Bel Ami (2012) - Declan Donnellan, Nick Ormerod


R-Pattz's love life may have taken a downturn recently, but let's hope it doesn't turn out like this.

Pattinson plays Georges Duroy, a young social-climber in 1890s Paris who sleeps his way to the top with the help of the city's wealthy and influential.  It's a typical story of sexual deviance that's been told on numerous occasions before - from Dorian Gray to Dangerous Liaisons.  Yet the narrative here is flimsy and poorly executed.  It may only be a hundred minutes long but the dull story drags, despite events transpiring far too quickly to make believable sense.  Why is Duroy helped in the first place?  It's never fully explained, whilst his political career in journalism lacks any dramatic power.  His inevitable fall from grace just doesn't fall hard enough.

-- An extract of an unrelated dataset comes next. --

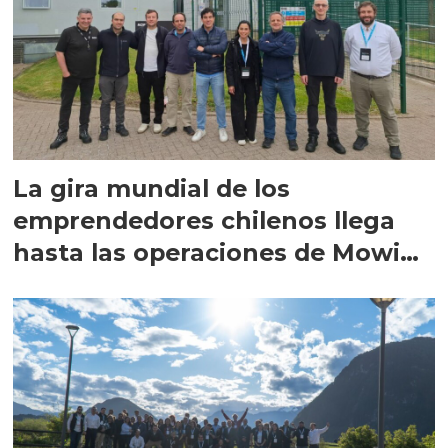
La gira mundial de los
emprendedores chilenos llega
hasta las operaciones de Mowi
en Escocia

Sex is at the heart of the film, but Pattinson lacks chemistry with any of the leading ladies.  And what a contemptuous cast of characters Donnellan and Ormerod have depicted - upper-class pompous idiots with too much money to spend on silly affairs.  Christina Ricci's Clotilde is a squealing girlish woman far too easily seduced; Scott-Thomas is breathy, overly needy and pathetic; whilst Uma Thurman plays a deceiving older woman with the voice of a chain smoker. All three, ultimately, border on the psychotic.

However, the plot hinges on Pattinson's Duroy, whose bedroom has a revolving door.  Why do these women fall for him?  Is he really that irresistable?  All he seems to offer is a snarling, goofy grin when what he needs is a good night's sleep to get rid of the bags under his eyes instead of getting his arse out at every opportunity.  Duroy's true cynical nature is revealed at the end - using sex and marriage to gain money, he is no better than the pantomime whores in the film's opening scene.  In playing this role, Pattinson is simply relying on his Twilight reputation rather than developing his craft.

Most crucial of all is the lack of danger and sexual tension that is so necessary in this sort of film.  That, sadly, is the fault of everyone involved.